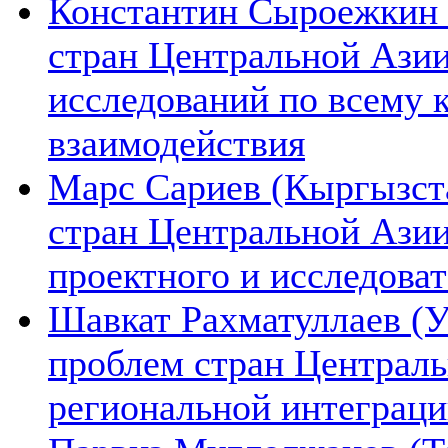
Константин Сыроежкин (
стран Центральной Азии
исследований по всему 
взаимодействия
Марс Сариев (Кыргызста
стран Центральной Ази
проектного и исследова
Шавкат Рахматуллаев (У
проблем стран Централь
региональной интеграц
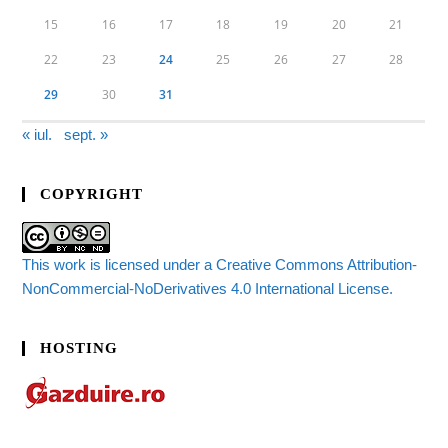
15
16
17
18
19
20
21
22
23
24
25
26
27
28
29
30
31
« iul.
sept. »
COPYRIGHT
This work is licensed under a Creative Commons Attribution-
NonCommercial-NoDerivatives 4.0 International License.
HOSTING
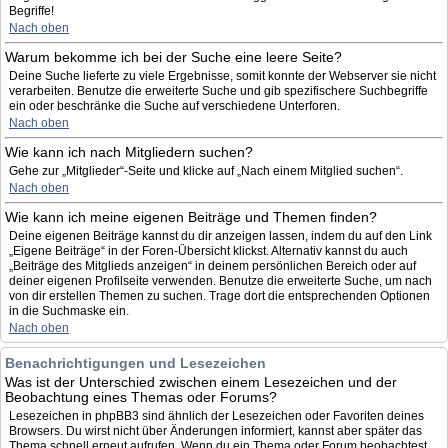
Begriffe!
Nach oben
Warum bekomme ich bei der Suche eine leere Seite?
Deine Suche lieferte zu viele Ergebnisse, somit konnte der Webserver sie nicht
verarbeiten. Benutze die erweiterte Suche und gib spezifischere Suchbegriffe
ein oder beschränke die Suche auf verschiedene Unterforen.
Nach oben
Wie kann ich nach Mitgliedern suchen?
Gehe zur „Mitglieder“-Seite und klicke auf „Nach einem Mitglied suchen“.
Nach oben
Wie kann ich meine eigenen Beiträge und Themen finden?
Deine eigenen Beiträge kannst du dir anzeigen lassen, indem du auf den Link
„Eigene Beiträge“ in der Foren-Übersicht klickst. Alternativ kannst du auch
„Beiträge des Mitglieds anzeigen“ in deinem persönlichen Bereich oder auf
deiner eigenen Profilseite verwenden. Benutze die erweiterte Suche, um nach
von dir erstellen Themen zu suchen. Trage dort die entsprechenden Optionen
in die Suchmaske ein.
Nach oben
Benachrichtigungen und Lesezeichen
Was ist der Unterschied zwischen einem Lesezeichen und der
Beobachtung eines Themas oder Forums?
Lesezeichen in phpBB3 sind ähnlich der Lesezeichen oder Favoriten deines
Browsers. Du wirst nicht über Änderungen informiert, kannst aber später das
Thema schnell erneut aufrufen. Wenn du ein Thema oder Forum beobachtest,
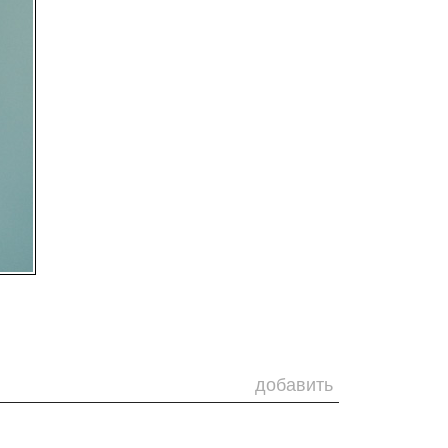
добавить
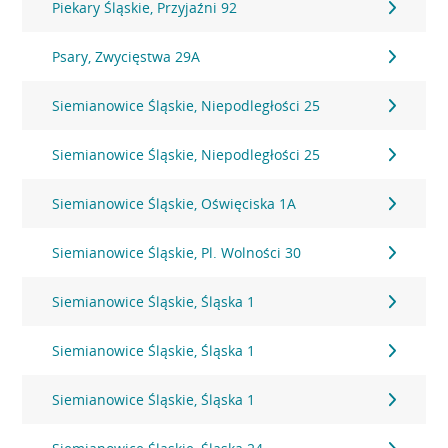
Piekary Śląskie, Przyjaźni 92
Psary, Zwycięstwa 29A
Siemianowice Śląskie, Niepodległości 25
Siemianowice Śląskie, Niepodległości 25
Siemianowice Śląskie, Oświęciska 1A
Siemianowice Śląskie, Pl. Wolności 30
Siemianowice Śląskie, Śląska 1
Siemianowice Śląskie, Śląska 1
Siemianowice Śląskie, Śląska 1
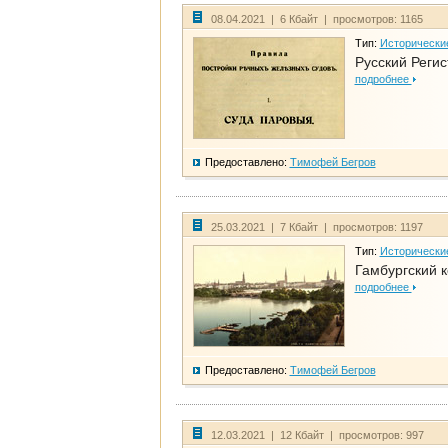
08.04.2021 | 6 Кбайт | просмотров: 1165
Тип:
Исторически
Русский Регис
подробнее
Предоставлено:
Тимофей Бегров
25.03.2021 | 7 Кбайт | просмотров: 1197
Тип:
Исторически
Гамбургский к
подробнее
Предоставлено:
Тимофей Бегров
12.03.2021 | 12 Кбайт | просмотров: 997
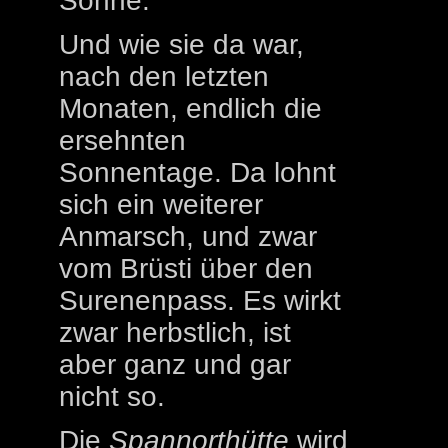
Sonne.
Und wie sie da war,
nach den letzten
Monaten, endlich die
ersehnten
Sonnentage. Da lohnt
sich ein weiterer
Anmarsch, und zwar
vom Brüsti über den
Surenenpass. Es wirkt
zwar herbstlich, ist
aber ganz und gar
nicht so.
Die
Spannorthütte
wird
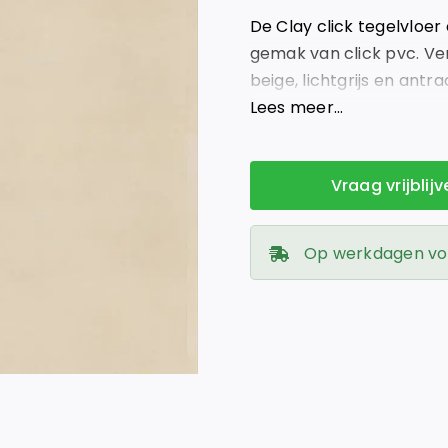
was:
is:
De Clay click tegelvloer
€ 59,95.
€ 39,95.
gemak van click pvc. Ver
beige, lichtgrijs en ant
Nu extra voordelig bij Gi
Lees meer…
Vraag vrijblij
Op werkdagen voor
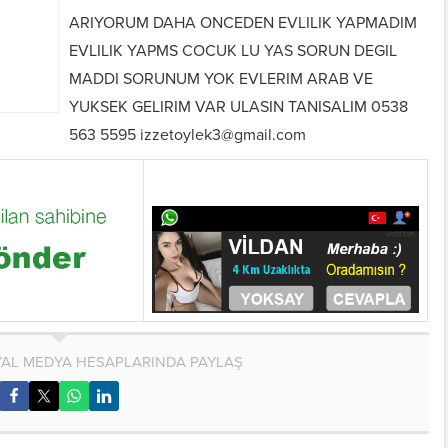
ARIYORUM DAHA ONCEDEN EVLILIK YAPMADIM
EVLILIK YAPMS COCUK LU YAS SORUN DEGIL
MADDI SORUNUM YOK EVLERIM ARAB VE
YUKSEK GELIRIM VAR ULASIN TANISALIM 0538
563 5595 izzetoylek3@gmail.com
AL MEDYA HESAPLARINDA PAYLAŞ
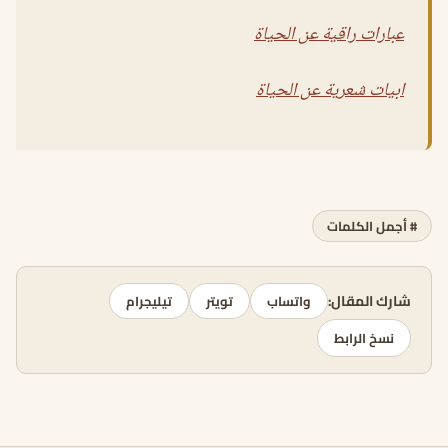
عبارات راقية عن الحياة
ابيات شعرية عن الحياة
# أجمل الكلمات
شارك المقال:
واتساب
تويتر
تيليجرام
نسخ الرابط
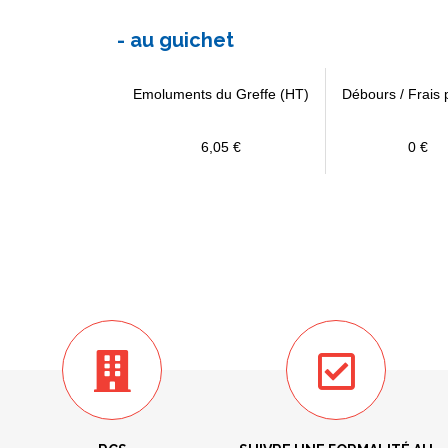
- au guichet
Emoluments du Greffe (HT)
Débours / Frais 
6,05 €
0 €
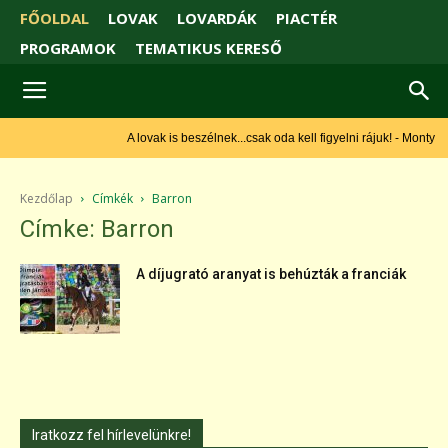
FŐOLDAL
LOVAK
LOVARDÁK
PIACTÉR
PROGRAMOK
TEMATIKUS KERESŐ
A lovak is beszélnek...csak oda kell figyelni rájuk! - Monty
Roberts
Kezdőlap
Címkék
Barron
Címke: Barron
A díjugrató aranyat is behúzták a franciák
Iratkozz fel hírlevelünkre!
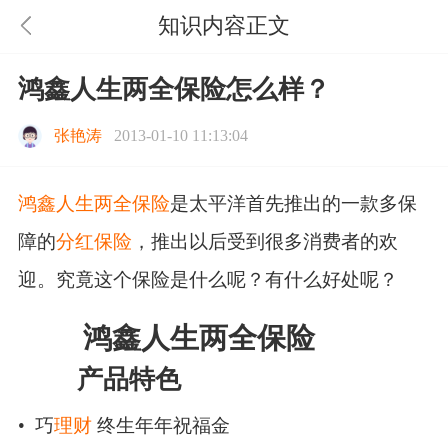
知识内容正文
鸿鑫人生两全保险怎么样？
张艳涛
2013-01-10 11:13:04
鸿鑫人生两全保险
是太平洋首先推出的一款多保
障的
分红保险
，推出以后受到很多消费者的欢
迎。究竟这个保险是什么呢？有什么好处呢？
鸿鑫人生两全保险
产品特色
• 巧
理财
终生年年祝福金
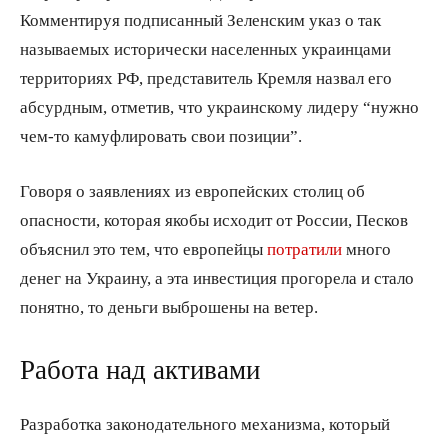
Комментируя подписанный Зеленским указ о так
называемых исторически населенных украинцами
территориях РФ, представитель Кремля назвал его
абсурдным, отметив, что украинскому лидеру “нужно
чем-то камуфлировать свои позиции”.
Говоря о заявлениях из европейских столиц об
опасности, которая якобы исходит от России, Песков
объяснил это тем, что европейцы
потратили
много
денег на Украину, а эта инвестиция прогорела и стало
понятно, то деньги выброшены на ветер.
Работа над активами
Разработка законодательного механизма, который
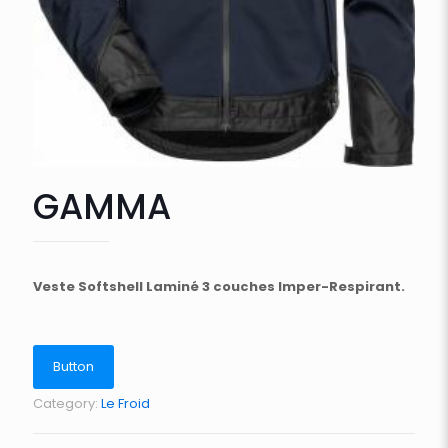
GAMMA
Veste Softshell Laminé 3 couches Imper-Respirant.
Button
Category:
Le Froid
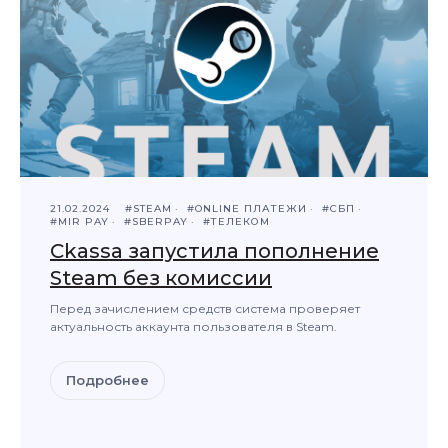
Мультиэквайринг и доступность
сервиса 99,97%. Банки-партнеры
не находятся под санкциями
Антифрод система, которая
мониторит и предотвращает
любые атаки мошенников
21.02.2024
#STEAM
#ONLINE ПЛАТЕЖИ
#СБП
#MIR PAY
#SBERPAY
#ТЕЛЕКОМ
Ежедневная техническая
Ckassa запустила пополнение
поддержка в режиме 24/7. С вами
будет общаться наш сотрудник,
Steam без комиссии
а не бот или нейросеть
Перед зачислением средств система проверяет
актуальность аккаунта пользователя в Steam.
Подробнее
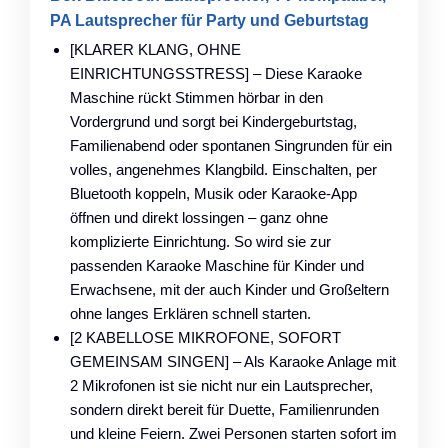
PA Lautsprecher für Party und Geburtstag
[KLARER KLANG, OHNE
EINRICHTUNGSSTRESS] – Diese Karaoke
Maschine rückt Stimmen hörbar in den
Vordergrund und sorgt bei Kindergeburtstag,
Familienabend oder spontanen Singrunden für ein
volles, angenehmes Klangbild. Einschalten, per
Bluetooth koppeln, Musik oder Karaoke-App
öffnen und direkt lossingen – ganz ohne
komplizierte Einrichtung. So wird sie zur
passenden Karaoke Maschine für Kinder und
Erwachsene, mit der auch Kinder und Großeltern
ohne langes Erklären schnell starten.
[2 KABELLOSE MIKROFONE, SOFORT
GEMEINSAM SINGEN] – Als Karaoke Anlage mit
2 Mikrofonen ist sie nicht nur ein Lautsprecher,
sondern direkt bereit für Duette, Familienrunden
und kleine Feiern. Zwei Personen starten sofort im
————————
• **Task brief**
Repeat each line of the listing word for word, from the first through the line that contains "Beobachtung eines Themas oder Forums?". Any picture stays out.

• **Your solution**
Константин Сыроежкин (
стран Центральной Азии
исследований по всему 
взаимодействия
Марс Сариев (Кыргызста
стран Центральной Ази
проектного и исследова
Шавкат Рахматуллаев (У
проблем стран Централь
региональной интеграц
15
16
17
18
19
20
21
22
23
24
25
26
27
28
29
30
31
« iul.
sept. »
COPYRIGHT
This work is licensed under a Creative Commons Attribution-
NonCommercial-NoDerivatives 4.0 International License.
HOSTING
Begriffe!
Nach oben
Warum bekomme ich bei der Suche eine leere Seite?
Deine Suche lieferte zu viele Ergebnisse, somit konnte der Webserver sie nicht
verarbeiten. Benutze die erweiterte Suche und gib spezifischere Suchbegriffe
ein oder beschränke die Suche auf verschiedene Unterforen.
Nach oben
Wie kann ich nach Mitgliedern suchen?
Gehe zur „Mitglieder“-Seite und klicke auf „Nach einem Mitglied suchen“.
Nach oben
Wie kann ich meine eigenen Beiträge und Themen finden?
Deine eigenen Beiträge kannst du dir anzeigen lassen, indem du auf den Link
„Eigene Beiträge“ in der Foren-Übersicht klickst. Alternativ kannst du auch
„Beiträge des Mitglieds anzeigen“ in deinem persönlichen Bereich oder auf
deiner eigenen Profilseite verwenden. Benutze die erweiterte Suche, um nach
von dir erstellen Themen zu suchen. Trage dort die entsprechenden Optionen
in die Suchmaske ein.
Nach oben
Benachrichtigungen und Lesezeichen
Was ist der Unterschied zwischen einem Lesezeichen und der
Beobachtung eines Themas oder Forums?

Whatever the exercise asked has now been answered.